Within all that is Vignola’s crisp and articulate guitar picking, Ascione’s organic and exquisite rhythms, rock solid bass from Gary Mazzaroppi, sweet rhythm guitar from Ken Smith and more well-placed percussion fills by Rich Zukor. These guys can play. There may be no 12-minute solos, but check out the playing. It cooks.
The songs come from anywhere — Cole Porter is there, but so is Mozart. The chestnut “Stardust” can be heard along side “Flight of the Bumblebee.” The group isn’t afraid to take on any song they feel fits their recipe, which is a good melody that can be spiced up and delivered with high musicality (and improvisation) by the various individual qualities of the musicians and the personality of the band as a whole.
The show is new, but the concept — taking all manner of tunes and turning them into something different for the listener and unique to the band — is one the leaders have been working on for a long time. They hope the Frank & Joe show allows them to continue to develop the band and its repertoire for a long time to come.
“That’s what Joey and I have always done for years now is to try to find tunes and do something different with it, or just kind of develop our own thing, instead of just picking a tune and seeing what happens,” said Vignola before the show.
The group played mostly from the new CD, starting with a Latin-tinged version of “Begin the Beguine.” It pretty much set the tone, played with a spirit that permeated from start to finish, Vignola’s sharp guitar work in conversation with Ascione’s hand drums. (He doesn’t play s standard drum set in this aggregation).
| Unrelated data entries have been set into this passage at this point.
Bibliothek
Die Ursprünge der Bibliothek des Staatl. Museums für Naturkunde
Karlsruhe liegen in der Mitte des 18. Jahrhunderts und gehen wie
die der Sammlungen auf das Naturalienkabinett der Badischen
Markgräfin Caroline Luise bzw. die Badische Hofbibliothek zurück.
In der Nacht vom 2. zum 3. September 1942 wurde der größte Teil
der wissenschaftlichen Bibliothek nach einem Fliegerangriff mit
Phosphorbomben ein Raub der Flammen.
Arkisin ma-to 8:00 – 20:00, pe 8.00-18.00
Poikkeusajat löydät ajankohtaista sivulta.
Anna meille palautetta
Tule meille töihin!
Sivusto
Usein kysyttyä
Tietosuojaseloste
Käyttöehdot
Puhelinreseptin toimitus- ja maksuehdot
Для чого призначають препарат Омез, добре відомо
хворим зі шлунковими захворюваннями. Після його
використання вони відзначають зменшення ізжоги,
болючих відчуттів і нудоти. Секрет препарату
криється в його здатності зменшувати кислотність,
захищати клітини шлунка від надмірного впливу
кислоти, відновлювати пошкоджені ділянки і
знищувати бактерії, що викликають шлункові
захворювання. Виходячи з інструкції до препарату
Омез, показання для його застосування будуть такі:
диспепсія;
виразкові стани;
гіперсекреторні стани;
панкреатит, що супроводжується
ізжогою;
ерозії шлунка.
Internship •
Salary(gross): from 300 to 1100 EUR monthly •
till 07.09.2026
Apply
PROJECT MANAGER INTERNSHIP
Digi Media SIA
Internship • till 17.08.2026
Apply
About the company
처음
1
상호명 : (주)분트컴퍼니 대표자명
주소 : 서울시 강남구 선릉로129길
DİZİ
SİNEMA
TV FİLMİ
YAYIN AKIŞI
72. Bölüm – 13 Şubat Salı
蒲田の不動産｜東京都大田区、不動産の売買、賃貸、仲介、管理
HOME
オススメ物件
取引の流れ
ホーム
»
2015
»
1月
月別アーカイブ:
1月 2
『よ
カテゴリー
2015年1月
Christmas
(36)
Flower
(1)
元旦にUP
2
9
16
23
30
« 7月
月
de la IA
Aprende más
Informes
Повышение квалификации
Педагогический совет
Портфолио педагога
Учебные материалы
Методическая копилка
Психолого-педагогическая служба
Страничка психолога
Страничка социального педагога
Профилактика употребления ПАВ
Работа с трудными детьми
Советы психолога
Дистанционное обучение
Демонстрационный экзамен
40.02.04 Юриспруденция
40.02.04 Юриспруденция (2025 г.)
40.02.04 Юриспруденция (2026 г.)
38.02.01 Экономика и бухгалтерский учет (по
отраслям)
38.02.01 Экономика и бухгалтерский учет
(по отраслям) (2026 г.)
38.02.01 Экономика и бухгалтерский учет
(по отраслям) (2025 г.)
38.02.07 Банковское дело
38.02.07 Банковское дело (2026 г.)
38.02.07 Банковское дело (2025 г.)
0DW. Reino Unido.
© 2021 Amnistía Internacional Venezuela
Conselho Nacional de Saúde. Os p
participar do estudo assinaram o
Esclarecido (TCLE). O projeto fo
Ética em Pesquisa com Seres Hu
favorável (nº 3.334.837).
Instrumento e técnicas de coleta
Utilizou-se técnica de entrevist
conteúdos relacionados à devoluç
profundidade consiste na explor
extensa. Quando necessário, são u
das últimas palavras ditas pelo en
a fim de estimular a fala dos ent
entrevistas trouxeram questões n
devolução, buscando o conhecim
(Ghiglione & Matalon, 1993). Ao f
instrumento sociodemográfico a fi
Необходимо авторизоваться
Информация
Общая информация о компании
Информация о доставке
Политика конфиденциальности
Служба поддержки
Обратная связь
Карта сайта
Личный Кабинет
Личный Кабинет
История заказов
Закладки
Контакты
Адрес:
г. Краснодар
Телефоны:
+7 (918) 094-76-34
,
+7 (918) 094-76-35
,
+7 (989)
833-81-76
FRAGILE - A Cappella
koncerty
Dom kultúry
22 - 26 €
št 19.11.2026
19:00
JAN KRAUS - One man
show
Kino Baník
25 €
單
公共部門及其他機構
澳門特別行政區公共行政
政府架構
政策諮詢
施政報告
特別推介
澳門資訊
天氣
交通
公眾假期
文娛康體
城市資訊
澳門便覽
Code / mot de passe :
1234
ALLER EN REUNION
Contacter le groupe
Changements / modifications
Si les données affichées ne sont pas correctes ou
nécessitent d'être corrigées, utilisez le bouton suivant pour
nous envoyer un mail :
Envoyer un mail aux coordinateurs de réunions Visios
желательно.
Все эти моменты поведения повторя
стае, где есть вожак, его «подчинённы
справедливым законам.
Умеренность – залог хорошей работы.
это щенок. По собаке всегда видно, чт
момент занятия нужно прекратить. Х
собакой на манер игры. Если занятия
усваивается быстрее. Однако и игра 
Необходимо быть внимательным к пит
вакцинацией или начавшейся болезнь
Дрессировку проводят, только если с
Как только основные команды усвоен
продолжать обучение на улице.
Vignola’s hands were a blur for “Tico, Tico” but the solo wasn’t over done. There are no extreme flights of improvisational fancy. The adventure of the group is more subtle, but it is not lacking. The music is tightly arranged, but the group has room to play around.
“Alone Again Naturally” is taken at a ballad pace and Vignola showed his melodic side, delicate and mellow. “City Samba” was an example of the group’s musicianship (something lacking in so many pop groups these days).The guitarist showed some Wes Montgomery, bluesy licks, while the drummer’s soft and quick hands propelled the beat on the djembe drum.
“Spiderman,” the theme from the animated cartoon show, is a fast, boppish romp. Fast and fleet, with Frank and Joe showing their dexterity and Mazzaroppi ripping off his best solo of the night. Ascione doesn’t get the chance to show his “world’s fastest drum roll” in this group, but his brush work is at breakneck speed for this song, which is sure to become a fan favorite. “Paper Moon” took on an island flavor, even when Vignola quoted “who’s afraid of the Big Bad Wolf” in the middle.
“It Might As Well be Spring” and Horace Silver’s “Ah So” were tunes not on the CD, as was the newly developed “Bowling Song,” a nod to one of Vignola’s favorite pastimes. The latter featured group vocals from the band in a tongue-in-cheek tribute” to the thrills of tossing ’em down the lane.
The on-stage jokes common in the Frank & Joe show put a smile on your face, but so does the music as a whole. The Show is sure to put a glide in your stride.
Visit Frank and Joe on the web at www.thefrankandjoeshow.com .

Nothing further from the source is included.